4) Drawing Upon Events

OK, I know that only Traits can be Drawn Upon, not Events. However, it often happens in our games that someone regrets not adding a Trait instead of "just" an Event. Let's reuse one of Ralph's examples "Jack stands up on his chair to get a better view" would be an Event. It wouldn't be very practical to attach a Standing on a Chair Trait to Jack because then Jack is on the chair forever until you pay another Coin to remove him from the chair (poor Jack). In a Complication however, Standing on a Chair could be a beneficial/detrimental Trait to Draw Upon. In this case I would - while having a Complication - still add the Trait (which is easily justified) and then Draw Upon it and not allow the Event to be Drawn Upon of course.

I can't get my head around Jack standing up onto his chair but in the end not "really" standing there and still having to pay an extra Coin to actually add the Trait. One could say that 1 Coins suffices to buy both the Event and the Trait in this case, because it's the logical consequence. Although I suppose things could get rough while "Jack climbs onto the chair" (1 Coin) in case of an Obstacle Complication, e.g. a player Taking Over the Chair and Buying Dice because the Chair Has Wheels and the Location seems to have a Wet Floor. Jack might not get to his Standing on a Chair Trait, but instead Fall of the Chair and end up with a Broken Leg instead. More Coins for everybody and far more interesting than just letting him reach the top of his Chair :)

The thing is that I don't feel comfortable adding Traits like Standing on a Chair because they don't signify a long-lasting property for Jack. Maybe the answer here should be: if it matters, add it when you need it, otherwise don't. Or don't add it at all and just Buy a Die for it during a Complication because chances are that Jack could benefit from Standing on a Chair only once anyway.

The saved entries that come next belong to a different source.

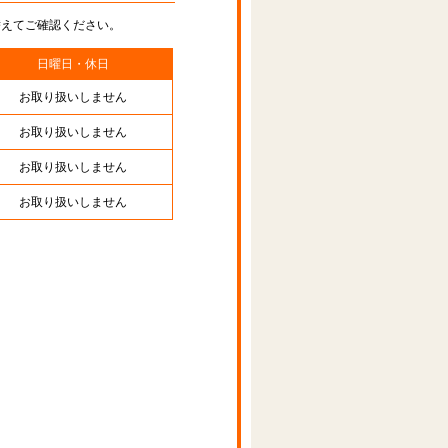
替えてご確認ください。
日曜日・休日
お取り扱いしません
お取り扱いしません
お取り扱いしません
お取り扱いしません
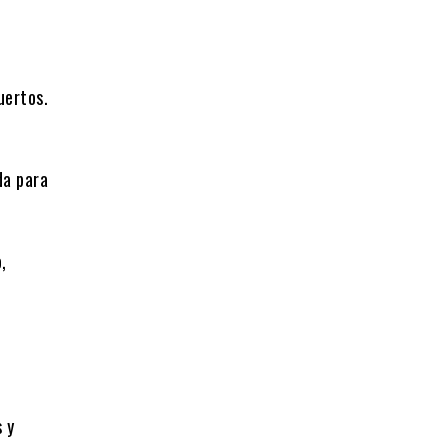
uertos.
da para
,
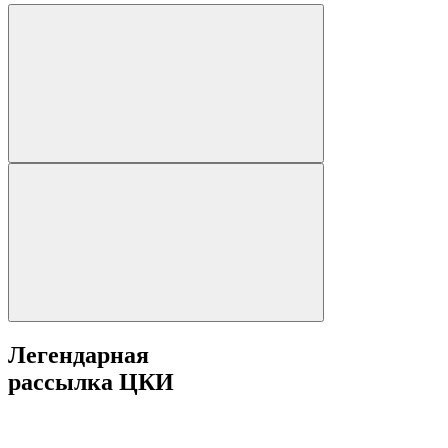
Легендарная
рассылка ЦКИ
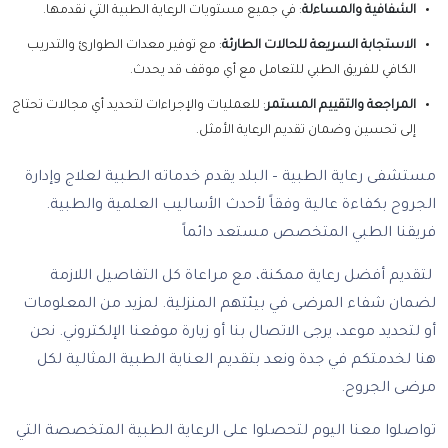
الشفافية والمساءلة
: في جميع مستويات الرعاية الطبية التي نقدمها.
الاستجابة السريعة للحالات الطارئة
: مع توفير معدات الطوارئ والتدريب
الكافي للفريق الطبي للتعامل مع أي موقف قد يحدث.
المراجعة والتقييم المستمر
: للعمليات والإجراءات لتحديد أي مجالات تحتاج
إلى تحسين وضمان تقديم الرعاية الأمثل.
مستشفى رعاية الطبية – البلد يقدم خدماته الطبية لعلاج وإدارة
الجروح بكفاءة عالية وفقاً لأحدث الأساليب العلمية والطبية.
فريقنا الطبي المتخصص مستعد دائماً
لتقديم أفضل رعاية ممكنة، مع مراعاة كل التفاصيل اللازمة
لضمان شفاء المرضى في بيئتهم المنزلية. لمزيد من المعلومات
أو لتحديد موعد، يرجى الاتصال بنا أو زيارة موقعنا الإلكتروني. نحن
هنا لخدمتكم في جدة ونعد بتقديم العناية الطبية المثالية لكل
مرضى الجروح.
تواصلوا معنا اليوم لتحصلوا على الرعاية الطبية المتخصصة التي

OK, that's it for now! Sorry for any serious headaches my ramblings might have caused, but thanks if you've actually read this far. Any comments are much appreciated! :)
Logged
EvilCat
Member

Posts: 18


« Reply #1 on: November 12, 2009, 05:41:26 AM »

Hey, Folderol! %) I encountered some problems you mentioned, so I'll try to answer and add some related questions. Sorry, I don't have a book at hand to reference pages.

1) Control without Introduction. Actually, it bothered me as well. "Control doesn't last beyond scene", so, either non-controlled components are communal or can't me modified. There is no clear rule or prohibition for this, so I take it they are communal. This is somewhat strange: not even a victory in Conflict lets you take over a component unopposed, and the right to modify non-controlled components is one of the prizes in Conflicts. Yet, in the next scene, if a component isn't directly involved, you can mold it all you wish unless someone challenges. It's not like you must Introduce a planet into the scene to have some bartender spill a few coin-proven facts about it.

I didn't have problem with that unclarity yet (except for PC Add-on, in Universalis you have to think communal), but I don't have an answer.

2) Convert Component into a Master Component. I've done this once. It was dramatic, actually %) The character found a strange dog carcass on the beach and had to overcome the dread (in a Conflict). The dread side (mine) lost and the character just smirked, but once she got to the high ground, she saw that the whole beach was littered with these corpses... I was planning to raise them further in the game, but we didn't finish -_-

About named characters conversion, I think, it goes like this:

Fido the Doberman (Mutated, Special Training) - 4 coins.

Fido, a B.B. Labs Doberman; B.B. Labs. Doberman (master component, Mutated, Special Training) - 6 coins. (well, I would count 7, for the expanded role - B.B. Labs Doberman can know something about the Labs, while a mutant Doberman not as much.)

So, you pay 2 (or 3) coins and it is done.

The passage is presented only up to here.